> The problem: Could you restate every entry word for word, leaving the pictures out?

Page segmentation data
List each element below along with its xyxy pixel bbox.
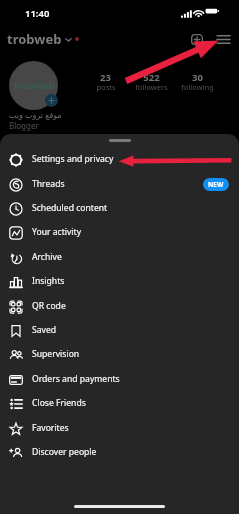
staticText: 11:40 <box>25 7 50 20</box>
staticText: Insights <box>32 275 65 287</box>
staticText: Close Friends <box>32 397 86 409</box>
staticText: Blogger <box>9 120 39 131</box>
button[interactable]: New post <box>185 28 208 51</box>
staticText: Threads <box>32 178 65 190</box>
button[interactable]: Add <box>45 94 58 107</box>
staticText: 30 <box>192 71 203 84</box>
button[interactable]: QR code <box>0 294 239 318</box>
button[interactable]: Insights <box>0 269 239 293</box>
button[interactable]: Threads <box>0 172 239 196</box>
button[interactable]: Menu <box>212 28 235 51</box>
staticText: following <box>181 82 214 92</box>
staticText: موقع تروب ويب <box>9 109 62 120</box>
staticText: Archive <box>32 251 62 263</box>
staticText: Favorites <box>32 422 69 434</box>
button[interactable]: Orders and payments <box>0 367 239 391</box>
staticText: Orders and payments <box>32 373 120 385</box>
button[interactable]: Supervision <box>0 342 239 366</box>
button[interactable]: Favorites <box>0 416 239 440</box>
button[interactable]: Close Friends <box>0 391 239 415</box>
button[interactable]: Scheduled content <box>0 196 239 220</box>
staticText: 522 <box>143 71 160 84</box>
button[interactable]: Profile photo <box>9 61 58 110</box>
button[interactable]: Your activity <box>0 220 239 244</box>
staticText: Scheduled content <box>32 202 108 214</box>
staticText: followers <box>135 82 168 92</box>
staticText: trobweb <box>7 30 62 48</box>
staticText: Supervision <box>32 348 80 360</box>
button[interactable]: Archive <box>0 245 239 269</box>
staticText: Discover people <box>32 446 97 458</box>
button[interactable]: trobweb <box>7 30 79 48</box>
button[interactable]: Discover people <box>0 440 239 464</box>
staticText: posts <box>96 82 116 92</box>
staticText: QR code <box>32 300 66 312</box>
button[interactable]: Saved <box>0 318 239 342</box>
staticText: 23 <box>100 71 111 84</box>
staticText: NEW <box>208 180 224 189</box>
staticText: TrobWeb <box>13 79 55 92</box>
staticText: Settings and privacy <box>32 153 114 165</box>
staticText: Your activity <box>32 226 82 238</box>
button[interactable]: Settings and privacy <box>0 147 239 171</box>
staticText: Saved <box>32 324 57 336</box>
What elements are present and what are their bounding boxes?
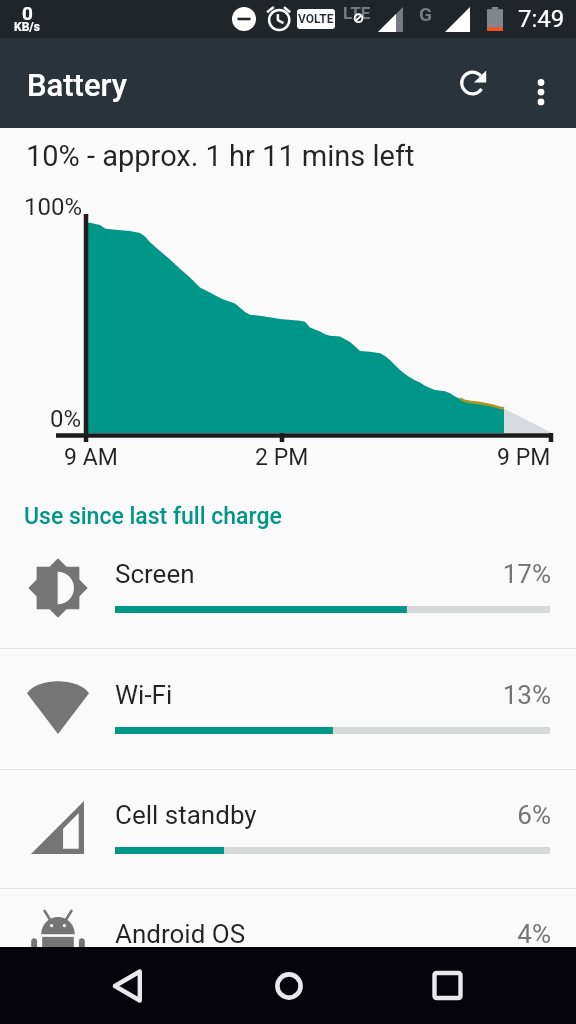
staticText: Screen [115,559,195,589]
staticText: 0 [22,2,33,24]
staticText: 100% [24,193,83,221]
button[interactable]: Wi-Fi [0,649,576,769]
staticText: G [419,3,432,25]
staticText: 10% - approx. 1 hr 11 mins left [26,139,415,173]
staticText: 6% [400,800,551,830]
staticText: Android OS [115,919,246,949]
button[interactable]: Cell standby [0,769,576,889]
staticText: 0% [50,405,82,433]
staticText: VOLTE [298,12,334,26]
staticText: 13% [400,680,551,710]
button[interactable]: Back [92,949,165,1022]
staticText: Wi-Fi [115,680,173,710]
button[interactable]: Refresh [449,59,497,107]
staticText: 9 AM [64,444,118,471]
staticText: 17% [400,559,551,589]
staticText: Battery [27,67,127,103]
button[interactable]: Recents [411,949,484,1022]
staticText: KB/s [14,20,40,34]
staticText: 2 PM [255,444,309,471]
button[interactable]: Android OS [0,888,576,1008]
button[interactable]: More options [517,59,565,107]
button[interactable]: Home [252,949,325,1022]
staticText: 4% [400,919,551,949]
staticText: Cell standby [115,800,257,830]
button[interactable]: Screen [0,528,576,648]
staticText: 9 PM [497,444,551,471]
staticText: Use since last full charge [24,503,282,530]
staticText: LTE [343,3,371,23]
staticText: 7:49 [518,5,565,33]
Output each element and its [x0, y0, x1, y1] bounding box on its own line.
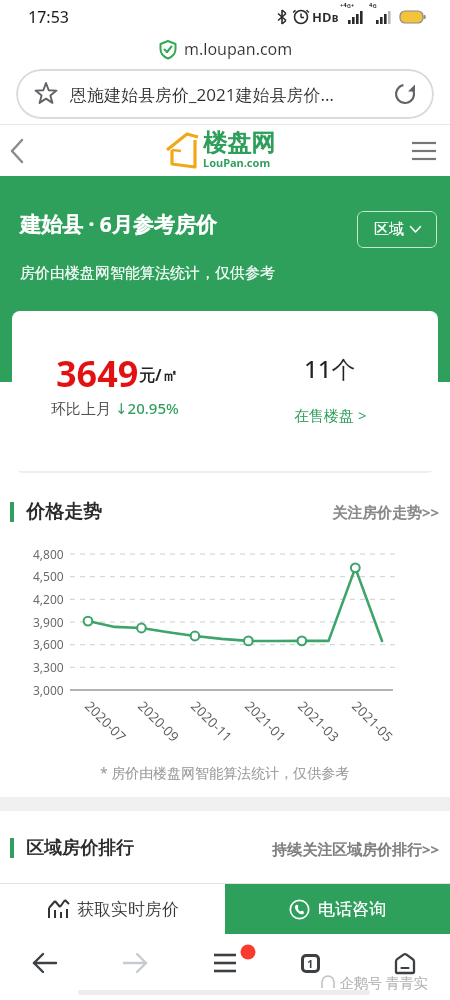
staticText: 1: [307, 956, 314, 971]
staticText: 3649: [56, 349, 139, 390]
staticText: 建始县 · 6月参考房价: [20, 210, 217, 239]
staticText: 4,500: [33, 568, 64, 584]
staticText: LouPan.com: [203, 155, 271, 169]
staticText: ⁺⁴ᴳ⁺: [340, 1, 355, 13]
staticText: 持续关注区域房价排行>>: [272, 839, 440, 859]
staticText: 房价由楼盘网智能算法统计，仅供参考: [20, 264, 275, 283]
staticText: ↓20.95%: [115, 398, 179, 418]
staticText: 2020-09: [134, 697, 183, 746]
button[interactable]: [393, 952, 417, 975]
button[interactable]: [212, 951, 238, 975]
button[interactable]: 电话咨询: [225, 884, 450, 934]
staticText: 获取实时房价: [77, 899, 179, 920]
staticText: 3,900: [33, 614, 64, 630]
staticText: 3,300: [33, 659, 64, 675]
staticText: 价格走势: [26, 500, 102, 524]
button[interactable]: [12, 311, 438, 471]
button[interactable]: 获取实时房价: [0, 884, 225, 934]
staticText: 2020-07: [81, 697, 130, 746]
staticText: 企鹅号 青青实: [340, 973, 428, 991]
staticText: 元/㎡: [139, 364, 178, 386]
button[interactable]: 1: [301, 954, 320, 973]
staticText: 楼盘网: [203, 128, 275, 156]
button[interactable]: 在售楼盘 >: [270, 402, 390, 428]
staticText: 11个: [304, 352, 356, 385]
staticText: 2021-05: [348, 697, 397, 746]
staticText: 电话咨询: [318, 899, 386, 920]
button[interactable]: [410, 140, 438, 162]
button[interactable]: [16, 69, 434, 119]
staticText: HDʙ: [312, 8, 339, 26]
staticText: m.loupan.com: [184, 38, 293, 60]
button[interactable]: [8, 138, 28, 164]
staticText: * 房价由楼盘网智能算法统计，仅供参考: [100, 763, 350, 782]
staticText: 区域: [374, 220, 404, 239]
staticText: 环比上月: [51, 398, 115, 418]
staticText: 17:53: [28, 6, 69, 28]
button[interactable]: 区域: [357, 211, 437, 248]
staticText: 2021-03: [294, 697, 343, 746]
button[interactable]: [32, 951, 58, 975]
staticText: 2021-01: [241, 697, 290, 746]
staticText: 恩施建始县房价_2021建始县房价…: [70, 83, 334, 106]
staticText: 区域房价排行: [26, 837, 134, 860]
staticText: 在售楼盘 >: [294, 405, 367, 425]
staticText: 关注房价走势>>: [332, 502, 440, 522]
staticText: 4,800: [33, 546, 64, 562]
staticText: 3,600: [33, 636, 64, 652]
staticText: ⁴ᴳ: [369, 1, 377, 13]
staticText: 4,200: [33, 591, 64, 607]
staticText: 3,000: [33, 682, 64, 698]
button[interactable]: [122, 951, 148, 975]
staticText: 2020-11: [187, 697, 236, 746]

> Result:
List each element below along with its xyxy pixel bbox.
staticText: 11:40 <box>25 7 50 20</box>
staticText: Insights <box>32 275 65 287</box>
staticText: Close Friends <box>32 397 86 409</box>
staticText: Blogger <box>9 120 39 131</box>
button[interactable]: New post <box>185 28 208 51</box>
staticText: Threads <box>32 178 65 190</box>
button[interactable]: Add <box>45 94 58 107</box>
staticText: 30 <box>192 71 203 84</box>
button[interactable]: QR code <box>0 294 239 318</box>
button[interactable]: Insights <box>0 269 239 293</box>
button[interactable]: Threads <box>0 172 239 196</box>
button[interactable]: Menu <box>212 28 235 51</box>
staticText: following <box>181 82 214 92</box>
staticText: موقع تروب ويب <box>9 109 62 120</box>
staticText: Archive <box>32 251 62 263</box>
staticText: Favorites <box>32 422 69 434</box>
button[interactable]: Orders and payments <box>0 367 239 391</box>
staticText: Orders and payments <box>32 373 120 385</box>
button[interactable]: Supervision <box>0 342 239 366</box>
button[interactable]: Favorites <box>0 416 239 440</box>
button[interactable]: Close Friends <box>0 391 239 415</box>
button[interactable]: Scheduled content <box>0 196 239 220</box>
staticText: 522 <box>143 71 160 84</box>
button[interactable]: Profile photo <box>9 61 58 110</box>
button[interactable]: Your activity <box>0 220 239 244</box>
staticText: Scheduled content <box>32 202 108 214</box>
staticText: followers <box>135 82 168 92</box>
staticText: trobweb <box>7 30 62 48</box>
staticText: Supervision <box>32 348 80 360</box>
button[interactable]: Archive <box>0 245 239 269</box>
staticText: Discover people <box>32 446 97 458</box>
button[interactable]: trobweb <box>7 30 79 48</box>
button[interactable]: Discover people <box>0 440 239 464</box>
staticText: posts <box>96 82 116 92</box>
staticText: QR code <box>32 300 66 312</box>
button[interactable]: Saved <box>0 318 239 342</box>
staticText: 23 <box>100 71 111 84</box>
staticText: NEW <box>208 180 224 189</box>
staticText: TrobWeb <box>13 79 55 92</box>
staticText: Settings and privacy <box>32 153 114 165</box>
staticText: Your activity <box>32 226 82 238</box>
button[interactable]: Settings and privacy <box>0 147 239 171</box>
staticText: Saved <box>32 324 57 336</box>
What elements are present and what are their bounding boxes?
staticText: Screen [115,559,195,589]
staticText: 0 [22,2,33,24]
staticText: 100% [24,193,83,221]
button[interactable]: Wi-Fi [0,649,576,769]
staticText: G [419,3,432,25]
staticText: 10% - approx. 1 hr 11 mins left [26,139,415,173]
staticText: 6% [400,800,551,830]
staticText: Android OS [115,919,246,949]
button[interactable]: Cell standby [0,769,576,889]
staticText: 0% [50,405,82,433]
staticText: VOLTE [298,12,334,26]
staticText: 13% [400,680,551,710]
button[interactable]: Back [92,949,165,1022]
staticText: Wi-Fi [115,680,173,710]
button[interactable]: Refresh [449,59,497,107]
staticText: 9 AM [64,444,118,471]
staticText: 17% [400,559,551,589]
staticText: Battery [27,67,127,103]
button[interactable]: Recents [411,949,484,1022]
staticText: KB/s [14,20,40,34]
staticText: 2 PM [255,444,309,471]
button[interactable]: Android OS [0,888,576,1008]
button[interactable]: More options [517,59,565,107]
button[interactable]: Home [252,949,325,1022]
staticText: 4% [400,919,551,949]
staticText: Cell standby [115,800,257,830]
button[interactable]: Screen [0,528,576,648]
staticText: 9 PM [497,444,551,471]
staticText: Use since last full charge [24,503,282,530]
staticText: LTE [343,3,371,23]
staticText: 7:49 [518,5,565,33]
Output each element and its [x0, y0, x1, y1] bounding box on its own line.
staticText: 1: [307, 956, 314, 971]
staticText: 3649: [56, 349, 139, 390]
staticText: 建始县 · 6月参考房价: [20, 210, 217, 239]
staticText: 4,500: [33, 568, 64, 584]
staticText: LouPan.com: [203, 155, 271, 169]
staticText: ⁺⁴ᴳ⁺: [340, 1, 355, 13]
staticText: 持续关注区域房价排行>>: [272, 839, 440, 859]
staticText: 房价由楼盘网智能算法统计，仅供参考: [20, 264, 275, 283]
staticText: ↓20.95%: [115, 398, 179, 418]
staticText: 2020-09: [134, 697, 183, 746]
button[interactable]: [393, 952, 417, 975]
button[interactable]: [212, 951, 238, 975]
button[interactable]: 电话咨询: [225, 884, 450, 934]
staticText: 获取实时房价: [77, 899, 179, 920]
staticText: 3,900: [33, 614, 64, 630]
staticText: 3,300: [33, 659, 64, 675]
staticText: 价格走势: [26, 500, 102, 524]
button[interactable]: [12, 311, 438, 471]
button[interactable]: 获取实时房价: [0, 884, 225, 934]
staticText: 2020-07: [81, 697, 130, 746]
staticText: 企鹅号 青青实: [340, 973, 428, 991]
staticText: 元/㎡: [139, 364, 178, 386]
button[interactable]: 1: [301, 954, 320, 973]
staticText: 楼盘网: [203, 128, 275, 156]
button[interactable]: 在售楼盘 >: [270, 402, 390, 428]
staticText: 11个: [304, 352, 356, 385]
staticText: 2021-05: [348, 697, 397, 746]
staticText: 电话咨询: [318, 899, 386, 920]
button[interactable]: [410, 140, 438, 162]
button[interactable]: [16, 69, 434, 119]
staticText: HDʙ: [312, 8, 339, 26]
staticText: m.loupan.com: [184, 38, 293, 60]
button[interactable]: [8, 138, 28, 164]
staticText: * 房价由楼盘网智能算法统计，仅供参考: [100, 763, 350, 782]
staticText: 区域: [374, 220, 404, 239]
staticText: 环比上月: [51, 398, 115, 418]
staticText: 17:53: [28, 6, 69, 28]
button[interactable]: 区域: [357, 211, 437, 248]
staticText: 2021-03: [294, 697, 343, 746]
button[interactable]: [32, 951, 58, 975]
staticText: 2021-01: [241, 697, 290, 746]
staticText: 恩施建始县房价_2021建始县房价…: [70, 83, 334, 106]
staticText: 区域房价排行: [26, 837, 134, 860]
staticText: 在售楼盘 >: [294, 405, 367, 425]
staticText: 关注房价走势>>: [332, 502, 440, 522]
staticText: 4,800: [33, 546, 64, 562]
staticText: 3,600: [33, 636, 64, 652]
staticText: ⁴ᴳ: [369, 1, 377, 13]
staticText: 4,200: [33, 591, 64, 607]
staticText: 3,000: [33, 682, 64, 698]
button[interactable]: [122, 951, 148, 975]
staticText: 2020-11: [187, 697, 236, 746]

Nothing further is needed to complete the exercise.